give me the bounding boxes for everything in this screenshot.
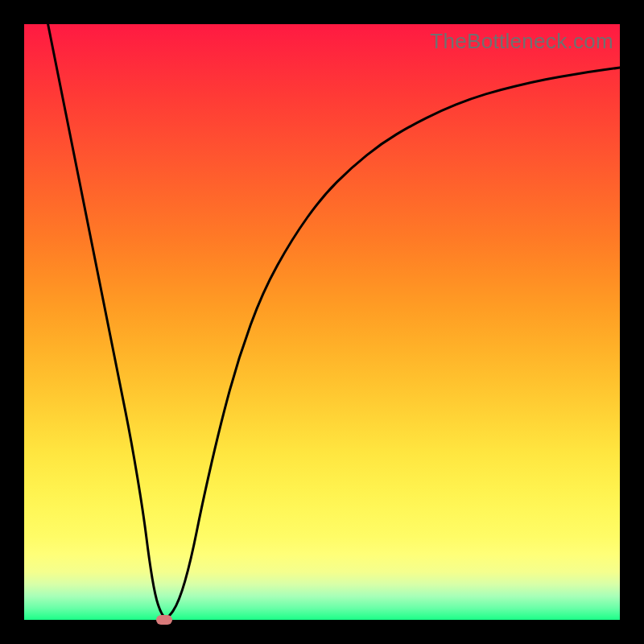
chart-container: TheBottleneck.com <box>0 0 644 644</box>
plot-area: TheBottleneck.com <box>24 24 620 620</box>
bottleneck-curve <box>48 24 620 617</box>
curve-layer <box>24 24 620 620</box>
optimal-marker <box>156 615 172 625</box>
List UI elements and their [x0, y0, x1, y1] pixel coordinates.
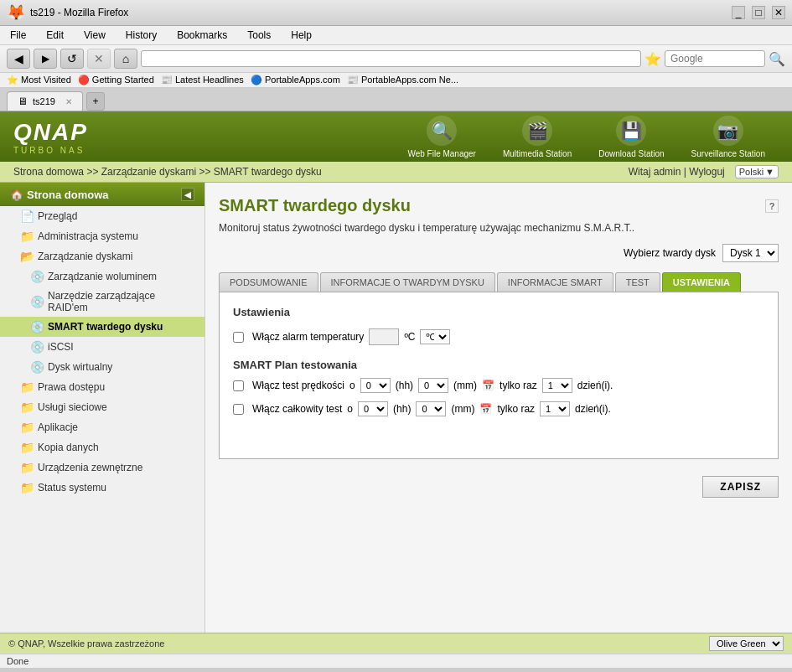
close-btn[interactable]: ✕	[772, 6, 785, 19]
smart-plan-title: SMART Plan testowania	[233, 359, 764, 371]
qnap-app: QNAP Turbo NAS 🔍 Web File Manager 🎬 Mult…	[0, 111, 792, 654]
sidebar-item-smart[interactable]: 💿 SMART twardego dysku	[0, 317, 204, 337]
bookmarks-bar: ⭐ Most Visited 🔴 Getting Started 📰 Lates…	[0, 73, 792, 88]
tab-informacje-dysk[interactable]: INFORMACJE O TWARDYM DYSKU	[320, 272, 495, 292]
full-test-checkbox[interactable]	[233, 404, 244, 415]
sidebar-item-admin[interactable]: 📁 Administracja systemu	[0, 226, 204, 246]
qnap-header: QNAP Turbo NAS 🔍 Web File Manager 🎬 Mult…	[0, 111, 792, 162]
back-button[interactable]: ◀	[7, 49, 30, 69]
speed-day-label: dzień(i).	[577, 380, 613, 391]
copyright-text: © QNAP, Wszelkie prawa zastrzeżone	[8, 638, 164, 649]
new-tab-button[interactable]: +	[86, 92, 105, 111]
sidebar-item-raid[interactable]: 💿 Narzędzie zarządzające RAID'em	[0, 287, 204, 317]
tab-icon: 🖥	[18, 96, 28, 107]
bookmark-most-visited[interactable]: ⭐ Most Visited	[7, 75, 71, 85]
language-arrow-icon: ▼	[765, 167, 774, 177]
minimize-btn[interactable]: _	[732, 6, 745, 19]
sidebar-item-przeglad[interactable]: 📄 Przegląd	[0, 206, 204, 226]
sidebar-item-zarzadzanie[interactable]: 📂 Zarządzanie dyskami	[0, 246, 204, 266]
full-day-select[interactable]: 1	[540, 401, 570, 416]
content-area: SMART twardego dysku ? Monitoruj status …	[205, 183, 792, 633]
bookmark-getting-started[interactable]: 🔴 Getting Started	[78, 75, 154, 85]
temp-alarm-checkbox[interactable]	[233, 332, 244, 343]
info-icon[interactable]: ?	[765, 199, 779, 213]
disk-selector-dropdown[interactable]: Dysk 1	[722, 244, 779, 262]
web-file-manager-icon[interactable]: 🔍 Web File Manager	[394, 111, 489, 163]
menu-edit[interactable]: Edit	[43, 28, 67, 43]
browser-tab-ts219[interactable]: 🖥 ts219 ✕	[7, 91, 83, 111]
tab-close-icon[interactable]: ✕	[65, 97, 72, 106]
sidebar-item-urzadzenia[interactable]: 📁 Urządzenia zewnętrzne	[0, 457, 204, 478]
full-calendar-icon: 📅	[479, 403, 492, 415]
bookmark-portableapps-ne[interactable]: 📰 PortableApps.com Ne...	[347, 75, 458, 85]
menu-help[interactable]: Help	[287, 28, 315, 43]
forward-button[interactable]: ▶	[34, 49, 57, 69]
stop-button[interactable]: ✕	[87, 49, 111, 69]
disk-selector: Wybierz twardy dysk Dysk 1	[219, 244, 779, 262]
browser-menubar: File Edit View History Bookmarks Tools H…	[0, 26, 792, 45]
sidebar-item-woluminem[interactable]: 💿 Zarządzanie woluminem	[0, 266, 204, 287]
status-icon: 📁	[20, 481, 34, 494]
sidebar-item-wirtualny[interactable]: 💿 Dysk wirtualny	[0, 357, 204, 377]
temp-unit-select[interactable]: ºC	[420, 329, 450, 344]
bookmark-portableapps[interactable]: 🔵 PortableApps.com	[251, 75, 340, 85]
menu-tools[interactable]: Tools	[244, 28, 274, 43]
bookmark-latest-headlines[interactable]: 📰 Latest Headlines	[161, 75, 244, 85]
aplikacje-icon: 📁	[20, 421, 34, 434]
raid-icon: 💿	[30, 295, 44, 308]
tab-informacje-smart[interactable]: INFORMACJE SMART	[497, 272, 613, 292]
save-button[interactable]: ZAPISZ	[702, 476, 779, 498]
speed-mm-label: (mm)	[453, 380, 477, 391]
full-day-label: dzień(i).	[575, 403, 611, 415]
home-button[interactable]: ⌂	[114, 49, 137, 69]
sidebar-item-iscsi[interactable]: 💿 iSCSI	[0, 337, 204, 357]
surveillance-station-icon[interactable]: 📷 Surveillance Station	[678, 111, 779, 163]
speed-mm-select[interactable]: 0	[418, 378, 448, 393]
page-title-row: SMART twardego dysku ?	[219, 196, 779, 215]
download-station-icon[interactable]: 💾 Download Station	[585, 111, 677, 163]
tab-panel: Ustawienia Włącz alarm temperatury 50 ºC…	[219, 292, 779, 459]
sidebar-item-kopia[interactable]: 📁 Kopia danych	[0, 437, 204, 457]
menu-history[interactable]: History	[122, 28, 160, 43]
iscsi-icon: 💿	[30, 340, 44, 354]
tab-test[interactable]: TEST	[615, 272, 660, 292]
sidebar-item-prawa[interactable]: 📁 Prawa dostępu	[0, 377, 204, 397]
speed-calendar-icon: 📅	[482, 380, 494, 391]
woluminem-icon: 💿	[30, 270, 44, 283]
full-o-label: o	[347, 403, 353, 415]
search-input[interactable]	[665, 50, 765, 67]
disk-selector-label: Wybierz twardy dysk	[624, 247, 716, 259]
language-selector[interactable]: Polski ▼	[735, 165, 779, 178]
maximize-btn[interactable]: □	[752, 6, 765, 19]
reload-button[interactable]: ↺	[60, 49, 84, 69]
full-hh-select[interactable]: 0	[358, 401, 388, 416]
uslugi-icon: 📁	[20, 401, 34, 414]
menu-view[interactable]: View	[80, 28, 109, 43]
sidebar-item-uslugi[interactable]: 📁 Usługi sieciowe	[0, 397, 204, 417]
qnap-logo: QNAP Turbo NAS	[13, 119, 88, 155]
sidebar-minimize-btn[interactable]: ◀	[181, 188, 194, 201]
temp-value-input[interactable]: 50	[369, 328, 399, 345]
browser-toolbar: ◀ ▶ ↺ ✕ ⌂ http://192.168.0.3:8080/cgi-bi…	[0, 45, 792, 73]
menu-file[interactable]: File	[7, 28, 29, 43]
zarzadzanie-icon: 📂	[20, 250, 34, 263]
address-bar[interactable]: http://192.168.0.3:8080/cgi-bin/index.cg…	[141, 50, 641, 67]
full-mm-select[interactable]: 0	[416, 401, 446, 416]
prawa-icon: 📁	[20, 380, 34, 394]
sidebar-item-aplikacje[interactable]: 📁 Aplikacje	[0, 417, 204, 437]
theme-selector: Olive Green Blue Dark	[709, 636, 784, 651]
sidebar-item-status[interactable]: 📁 Status systemu	[0, 478, 204, 498]
speed-test-checkbox[interactable]	[233, 380, 244, 391]
multimedia-station-icon[interactable]: 🎬 Multimedia Station	[489, 111, 585, 163]
speed-hh-select[interactable]: 0	[360, 378, 391, 393]
temp-unit: ºC	[404, 331, 415, 343]
menu-bookmarks[interactable]: Bookmarks	[173, 28, 230, 43]
urzadzenia-icon: 📁	[20, 461, 34, 474]
search-icon[interactable]: 🔍	[769, 51, 785, 67]
smart-icon: 💿	[30, 320, 44, 333]
speed-day-select[interactable]: 1	[542, 378, 572, 393]
theme-dropdown[interactable]: Olive Green Blue Dark	[709, 636, 784, 651]
tab-podsumowanie[interactable]: PODSUMOWANIE	[219, 272, 318, 292]
tab-ustawienia[interactable]: USTAWIENIA	[662, 272, 741, 292]
browser-title: ts219 - Mozilla Firefox	[30, 7, 723, 18]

◆ ◆ ◆ ◆

# INSTRUCTIONS TO FOLLOW:
Copy out each line of the data in which the word "Olive" appears.

# TASK SOLUTION:
theme-selector: Olive Green Blue Dark	[709, 636, 784, 651]
theme-dropdown[interactable]: Olive Green Blue Dark	[709, 636, 784, 651]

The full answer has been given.